People do add extra benefits to higher stats. Maybe not universally, but it happens.

Does your character with a 20 strength look muscled and big, or is he 90 lbs and thin as a rail? Does what he look like change how other people regard him? Does he get treated differently simply because people can visibly tell that he could crush their skull with his bare hands? Of course! None of that is rules, it is just obvious ancillary effects of being uncommonly and ridiculously strong.

Guess what are the ancillary effects of being exceptionally unintelligent? You don’t remember or understand things…

That's an advantage related to character's appearance, which can be anything you want, regardless of attributes.

I don't often see people claiming the guy with high Int/Wis/Cha/whatever auto-succeeds on all Int/Wis/Cha/whatever-related activities, but for some reason, having a -2 modifier means they auto-fail on even the most basic stuff.

The rules already penalize players for dumping attributes. I'd be really annoyed if my GM created extra penalties.

That is eactly the problem. The GM shouldn't be imposing these penalties. The player should be playing these penalties!!!

if you have a 7 in a stat, you should be distinctly incapable in all things that stat, it would be just as central to who and what you are as your greatest strengths.
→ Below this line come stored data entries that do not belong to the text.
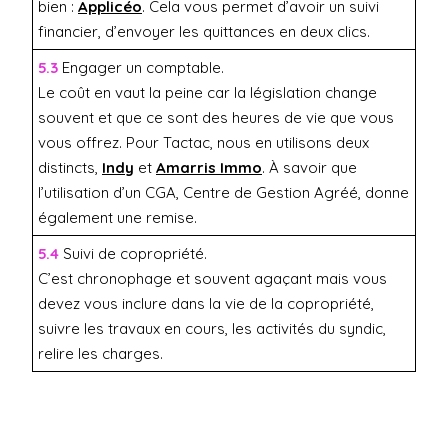
bien :
Applicéo
. Cela vous permet d’avoir un suivi
financier, d’envoyer les quittances en deux clics.
5.3
Engager un comptable.
Le coût en vaut la peine car la législation change
souvent et que ce sont des heures de vie que vous
vous offrez. Pour Tactac, nous en utilisons deux
distincts,
Indy
et
Amarris Immo
. À savoir que
l’utilisation d’un CGA, Centre de Gestion Agréé, donne
également une remise.
5.4
Suivi de copropriété.
C’est chronophage et souvent agaçant mais vous
devez vous inclure dans la vie de la copropriété,
suivre les travaux en cours, les activités du syndic,
relire les charges.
But when a player wants to pick a 7 in a stat that they then try to pretend doesn't exist... that is just a min/maxer. They have no interest in making an interesting character; they just wanted to do 1 more point of damage.

That is lame.

From what I've seen from the threads on Charisma and the threads before that, people do not want to be told that just because their stat is low that they cannot describe themselves as beautiful, or strong looking or healthy or athletic or smart.

And yes, that seems to be to minimize the down side of their choices. Maybe that is OK if you are theory crafting on the boards. In actual play, I would hope that people wouldn't do that. From the comments on these threads, however, I fear that hope is in vain.